- Scroll reverser windows alternative update#
- Scroll reverser windows alternative code#
- Scroll reverser windows alternative password#
Scroll reverser windows alternative update#
However, I cannot ignore the fact that this article has nothing to offer and it is written in such way that makes someone question even if you really understand what you are talking about or you are just reproducing something you saw somewhere online.I've just added the following update to the main README and website: Just to make this clear, I am not trying to disrespect your or the effort you made for writing those lines. I could probably mention a few other things regarding the second part, but I think this is enough already. Then, you just use the ollydump plugin, but again you don’t even mention the imports rebuilding step which is the most important (ticking boxes won’t teach anything to anyone). You don’t even explain for which reason in this case or probably in other cases someone would be interested in the ‘POPAD’ instruction, (and btw POPAD pops DWORDs not WORDs). Unpacking is not just ‘click here.then scroll down.right click, and congrats!’. This article refers exclusively into UPX unpacking, so I think you should have added this into your title.įurthermore, the way you approach the unpacking process doesn’t really give any clues to anyone about what he could do in a slightly different case. I need to say that the title is a little bit misleading. Hi would like to point out a few things regarding the first part of your article.
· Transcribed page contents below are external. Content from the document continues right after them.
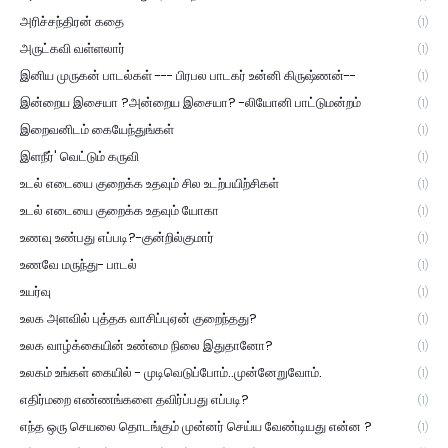
அரிச்சந்திரன் கதை
(1)
அருட்கவி வள்ளலார்
(1)
இனிய முருகன் பாடல்கள் --- பிரபல பாடகர் உன்னி கிருஷ்ணன்--
(1)
இன்றைய இசையா ?அன்றைய இசையா? -லியோனி பாட்டுமன்றம்
(1)
இறைவனிடம் கையேந்துங்கள்
(1)
இளநீர்' வெட்டும் கருவி
(1)
உடல் எடையை குறைக்க உதவும் சில உடற்பயிற்சிகள்
(1)
உடல் எடையை குறைக்க உதவும் யோகா
(1)
உணவு உண்பது எப்படி?-குன்றில்குமார்
(1)
உணவே மருந்து- பாடல்
(1)
உயர்வு
(1)
உலக அளவில் புத்தக வாசிப்புஏன் குறைந்தது?
(1)
உலக வாழ்க்கையின் உண்மை நிலை இதுதானோ?
(1)
உலகம் உங்கள் கையில் - முடிவெடுப்போம்..முன்னேறுவோம்.
(1)
எதிர்மறை எண்ணங்களை தவிர்ப்பது எப்படி?
(1)
எந்த ஒரு செயலை தொடங்கும் முன்னர் செய்ய வேண்டியது என்ன ?
(1)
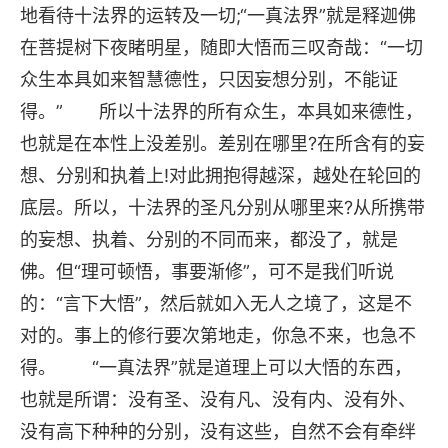
地看待十法界的运转及一切;“一真法界”就是释迦佛
在菩提树下夜睹明星，随即大悟而三叹奇哉：“一切
众生本具如来智慧德性，只因妄想分别，不能证
得。” 所以十法界的所有众生，本具如来德性，
也就是在本性上没差别。差别在哪里?在所含有的妄
想、分别和执着上!对此拥抱得越深，越处在轮回的
底层。所以，十法界的圣凡分别从哪里来?从所携带
的妄想、执着、分别的不同而来，都没了，就是
佛。但“理可顿悟，事要渐修”，可不是我们听说
的：“言下大悟”，然后就如入无人之境了，这是不
对的。事上的修行要次第地走，你急不来，也急不
得。 “一真法界”就是道理上可以大悟的东西，
也就是所谓：没有圣、没有凡、没有内、没有外、
没有高下种种的分别，没有这些，自然不会有牵绊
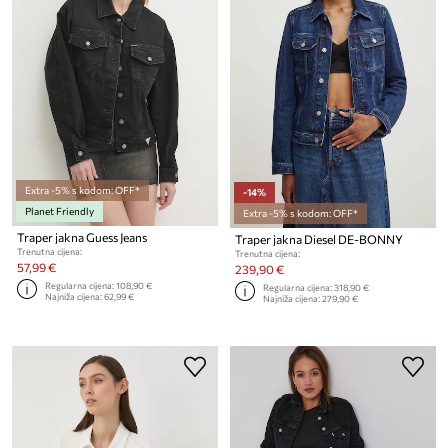
Extra -5% s kodom: OFF*
-14%
Planet Friendly
Extra -5% s kodom: OFF*
Traper jakna Guess Jeans
Traper jakna Diesel DE-BONNY
Trenutna cijena:
Trenutna cijena:
57,99 €
239,90 €
Regularna cijena:
108,90 €
Regularna cijena:
318,90 €
Najniža cijena:
62,99 €
Najniža cijena:
279,90 €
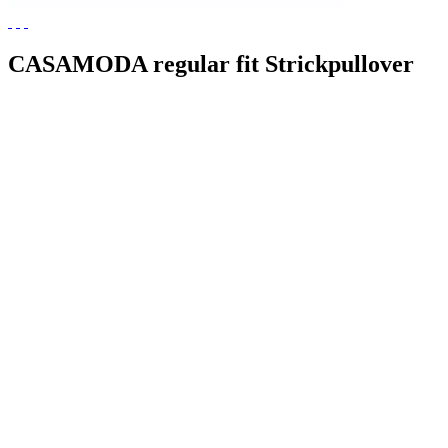
CASAMODA regular fit Strickpullover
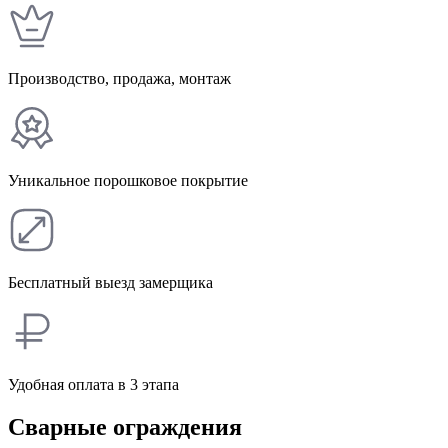
Производство, продажа, монтаж
Уникальное порошковое покрытие
Бесплатный выезд замерщика
Удобная оплата в 3 этапа
Сварные ограждения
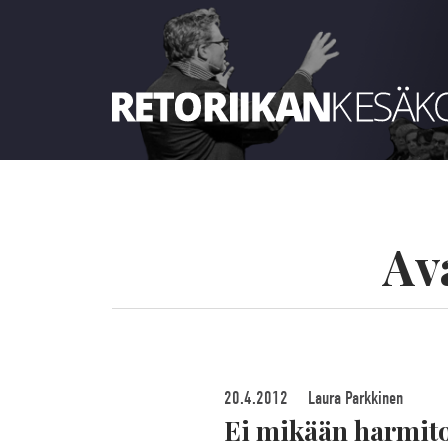
Retoriikan kesäkoulu 2023
Av
20.4.2012
Laura Parkkinen
Ei mikään harmiton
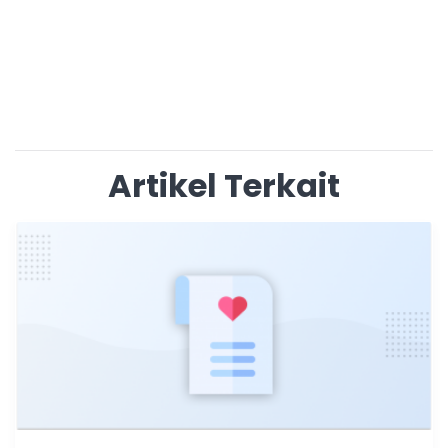
Artikel Terkait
Scroll reverser windows alternative password#
So this is the correct password! So, if we feed this password in the Crackme2, we will get the message “Great work…” So, now to get the original password, we need to XOR the Hex of ‘Messing_in_bytes’ and 1F 2C 37 36 3B 3D 28 19 3D 26 1A 31 2D 3B 37 3E So, the string being returned from 004013B8 is starting from the address 00402150 ie, 1F 2C 37 36 3B 3D 28 19 3D 26 1A 31 2D 3B 37 3E. In next call, CALL CRACKME2.004013B8, the result is being compared with the correct XOR result in 004013B8. After XORing, the result is being pushed at address 0040217E. So that means our password length also should be 16. So, it has given us the hint that our password supplied is being XORed with the string at address 004021A3 (Messing_in_bytes), which is of 16 characters long. And it keeps doing that till our passwords last letter (‘I’) is finished. XOR BL,CL does an XOR operation with ‘M’ and ‘N’. The instruction MOV BL,BYTE PTR DS: transfers one byte to BL (our password’s first letter ‘N’). The instruction MOV CL,BYTE PTR DS: picks up one character, starting at 004021A3 from Hex dump and moving to CL (‘M’). Now the control goes to address 00401399. The same instructions are repeated until the next letter ‘i’ is converted to ‘I’. Olly lands at the following instructions: Once loaded, press F8 and step through the instructions to get an idea about the code. Now again, press CTRL+F2, this will reload the CrackMe2.exe into Olly (Fig-10). This is my way of doing that and it may differ with the method of others. How and which routines/functions we need to inspect is entirely one’s personal way of doing that based on intuition, but more or less it will be similar approach. Again, there may lots of ways to break this functionality and that depends on the software’s behavior, but the ultimate goal is to bypass the password check. We’ll carefully go through the assembly, understand the logic behind this and try to overcome the password checking. The second one is a bit easier as you only need to directly go and see how we can go to the logical end, and can then change the flow. The first option is a bit difficult as you really need to dive in each and every routine/subroutine and understand the logic.
Scroll reverser windows alternative code#
So our goal will be to inspect the code and break this barrier to get the “Congrats…” message. If you enter the wrong password and press OK, it will display a message “No luck there mate!” Since we don’t know the correct password, we can’t get through the application.